- Film poster
- Directed by: Michael Nader
- Written by: Michael Nader
- Produced by: Michael Nader; Jordan Hayes; Max Topplin;
- Starring: Jordan Hayes; Max Topplin;
- Cinematography: Jordan Kennington
- Edited by: Michael Nader
- Music by: Torin Borrowdale
- Distributed by: Lionsgate
- Release date: October 2020 (BiFan);
- Country: Canada
- Language: English

= The Toll (2020 film) =

Canadian thriller film

The Toll is a 2020 Canadian horror thriller film directed by Michael Nader. The film stars Jordan Hayes and Max Topplin, with James McGowan and Rosemary Dunsmore in supporting roles. It follows a young woman (Hayes) who, after hailing a late-night ride-share, finds herself trapped with a strange driver (Topplin) on a deserted road, as the two become targets of a mysterious and malevolent force known as "The Toll Man".

The Toll premiered at the 2020 Bucheon International Fantastic Film Festival and the South by Southwest Film Festival. This was followed by a limited release and later became available on video on demand platforms due to the COVID-19 pandemic, which impacted its wider theatrical release. The film received mixed reviews from critics, with the performances of Hayes and Topplin receiving praise, while its screenplay and pacing received criticism.

==Plot==
Spencer, a socially awkward driver, and Cami, a weary passenger, attempt to reach their destination while being haunted by a supernatural entity known as the Toll Man. As they wander through the woods, the Toll Man begins to manipulate their minds. While they are outside their car, an old woman driving a tractor approaches them and explains the Toll Man's ability to sense death. Cami pleads with the woman to contact the police and her father, but the woman insists it will be of no help.

The two decide to take a detour they had passed earlier. Along the way, Cami, increasingly unnerved, discovers an old house that both she and Spencer recognize. Inside, they find screens and a camera. Cami sits in front of the camera, and a video appears, showing a man and a woman. The woman reveals that Spencer will murder Cami. As the camera feed shows Spencer picking up a knife, Cami grabs a gun left on the table. They recall the old woman's warning that if the Toll Man cannot see them, he cannot enter their minds. The two return to the car and cover it with dark bags to obscure themselves.

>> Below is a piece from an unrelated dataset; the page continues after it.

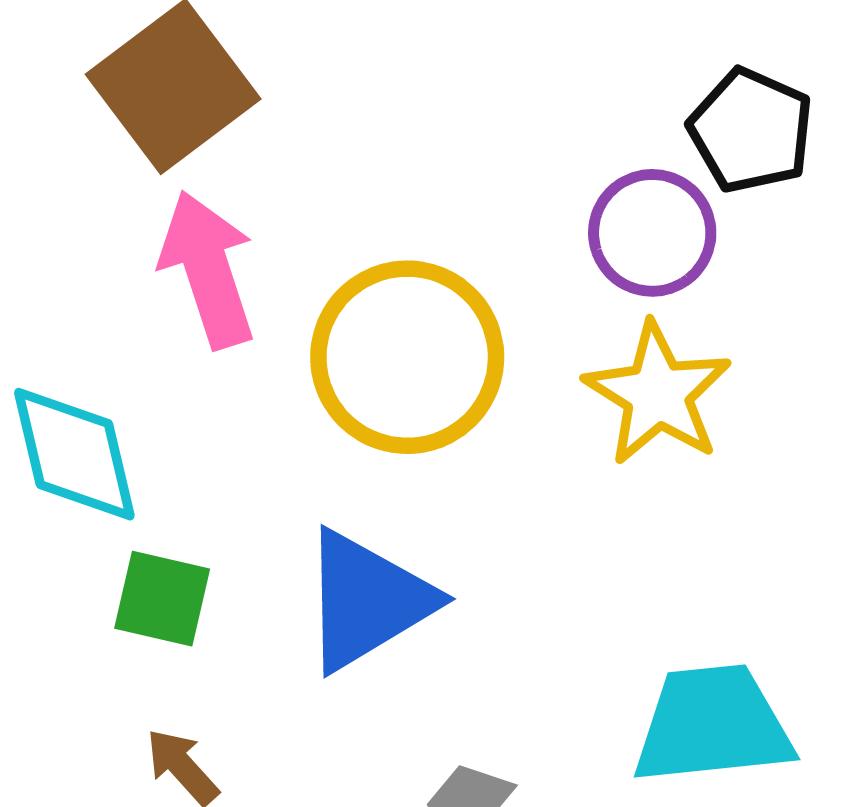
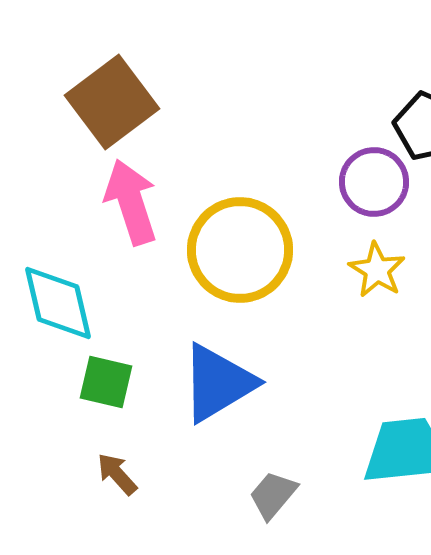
yellow star: (658, 394) -> (377, 270), size x0.7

However, they soon realize that only one of them must die. Spencer suddenly attacks Cami, attempting to assault her. In self-defense, Cami kills Spencer, just as her father arrives at the scene as the credits begin to roll.

==Cast==
- Jordan Hayes as Cami
- Max Topplin as Spencer
- James McGowan as Neil
- Rosemary Dunsmore as Lorraine
- Sarah Camacho as Girl

==Release==
On February 9, 2021, Lionsgate announced that The Toll would be released on Blu-ray and DVD on March 30, 2021.